Re: [RFC PATCH v7 08/23] sched: Add core wide task selection and scheduling.

From: Vineeth Pillai
Date: Mon Aug 31 2020 - 09:02:07 EST




On 8/29/20 3:47 AM, peterz@xxxxxxxxxxxxx wrote:
During hotplug stress test, we have noticed that while a sibling is in
pick_next_task, another sibling can go offline or come online. What
we have observed is smt_mask get updated underneath us even if
we hold the lock. From reading the code, looks like we don't hold the
rq lock when the mask is updated. This extra logic was to take care of that.
Sure, the mask is updated async, but _where_ is the actual problem with
that?
One issue that we observed was with the inconsistent view of smt_mask
in the three loops in pick_next_task can lead to corner cases. The first loop
resets all coresched fields, second loop picks the task for each siblings and
then if the sibling came online in the third loop, we IPI it and it crashes for a
NULL core_pick. Similarly I think we might have issues if the sibling goes
offline in the last loop or sibling is offline/online in the pick loop.

It might be possible to do specific checks for core_pick in the loops to fix the
corner cases above.
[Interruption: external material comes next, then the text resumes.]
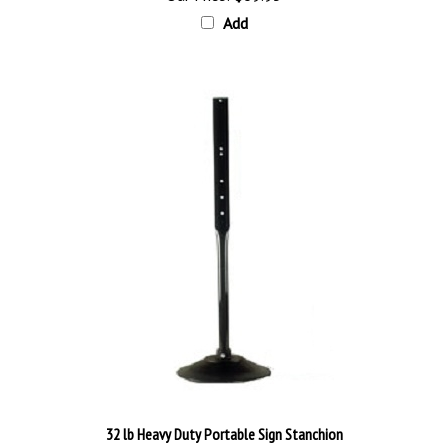
Add
32 lb Heavy Duty Portable Sign Stanchion
Our Price:
$140.98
But I was not sure if there were more and hence took this
approach. I understand that cpumask_weight is expensive and will try to fix it
using core_pick to fix the corner cases.


On Fri, Aug 28, 2020 at 06:23:55PM -0400, Joel Fernandes wrote:
Thanks Vineeth. Peter, also the "v6+" series (which were some addons on v6)
detail the individual hotplug changes squashed into this patch:
https://lore.kernel.org/lkml/20200815031908.1015049-9-joel@xxxxxxxxxxxxxxxxx/
https://lore.kernel.org/lkml/20200815031908.1015049-11-joel@xxxxxxxxxxxxxxxxx/
That one looks fishy, the pick is core wide, making that pick_seq per rq
just doesn't make sense.
I think there are couple of scenarios where pick_seq per sibling will be
useful. One is this hotplug case, where you need to pick only for the online
siblings and the offline siblings can come online async. Second case that
we have seen is, we don't need to mark pick for siblings when we pick a task
which is currently running. Marking the pick core wide will make the sibling
take the fast path and re-select the same task during a schedule event
due to preemption or its time slice expiry.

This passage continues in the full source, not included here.